___ RECORDS ___

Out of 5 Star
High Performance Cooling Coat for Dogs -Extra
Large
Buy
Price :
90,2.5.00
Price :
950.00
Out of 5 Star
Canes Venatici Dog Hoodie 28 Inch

___
___ RECORDS ___

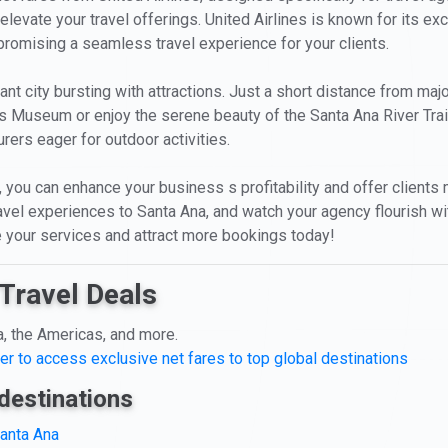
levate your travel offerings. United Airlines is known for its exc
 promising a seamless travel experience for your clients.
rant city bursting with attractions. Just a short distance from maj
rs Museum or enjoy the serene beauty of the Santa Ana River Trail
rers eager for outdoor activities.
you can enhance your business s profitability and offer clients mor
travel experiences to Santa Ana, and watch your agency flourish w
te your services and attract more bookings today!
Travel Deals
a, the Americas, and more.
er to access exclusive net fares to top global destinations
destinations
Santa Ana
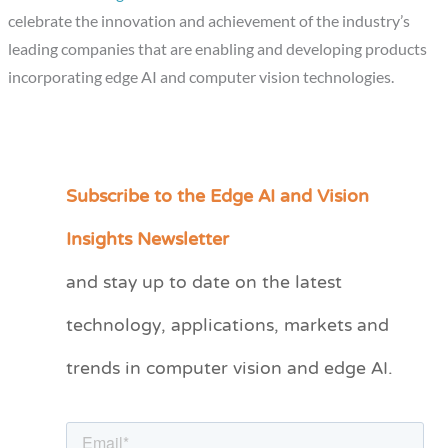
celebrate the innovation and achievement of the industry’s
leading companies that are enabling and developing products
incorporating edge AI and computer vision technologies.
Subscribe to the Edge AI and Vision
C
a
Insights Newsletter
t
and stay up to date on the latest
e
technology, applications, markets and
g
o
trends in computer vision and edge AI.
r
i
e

___
___ RECORDS ___

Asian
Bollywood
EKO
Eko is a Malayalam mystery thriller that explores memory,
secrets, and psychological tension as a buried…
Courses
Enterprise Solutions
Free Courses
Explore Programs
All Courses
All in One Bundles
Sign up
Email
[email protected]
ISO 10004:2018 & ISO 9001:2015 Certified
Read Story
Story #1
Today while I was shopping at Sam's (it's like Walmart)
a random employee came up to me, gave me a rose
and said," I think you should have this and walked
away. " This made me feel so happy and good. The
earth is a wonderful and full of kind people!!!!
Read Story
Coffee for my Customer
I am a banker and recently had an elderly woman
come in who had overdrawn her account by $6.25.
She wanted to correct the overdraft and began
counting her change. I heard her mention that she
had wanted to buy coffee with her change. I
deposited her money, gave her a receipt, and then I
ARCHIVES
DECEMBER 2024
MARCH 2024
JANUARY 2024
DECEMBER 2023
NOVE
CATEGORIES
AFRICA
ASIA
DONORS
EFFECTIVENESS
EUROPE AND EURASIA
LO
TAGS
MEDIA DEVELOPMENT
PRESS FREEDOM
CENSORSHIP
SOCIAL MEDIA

___

■ EXERCISE OBJECTIVE ■
Write down exactly the span of lines above from the one containing "Enterprise Solutions" to the one containing "come in who", both ends included.

■ ANSWER TO THIS EXERCISE ■
Enterprise Solutions
Free Courses
Explore Programs
All Courses
All in One Bundles
Sign up
Email
[email protected]
ISO 10004:2018 & ISO 9001:2015 Certified
Read Story
Story #1
Today while I was shopping at Sam's (it's like Walmart)
a random employee came up to me, gave me a rose
and said," I think you should have this and walked
away. " This made me feel so happy and good. The
earth is a wonderful and full of kind people!!!!
Read Story
Coffee for my Customer
I am a banker and recently had an elderly woman
come in who had overdrawn her account by $6.25.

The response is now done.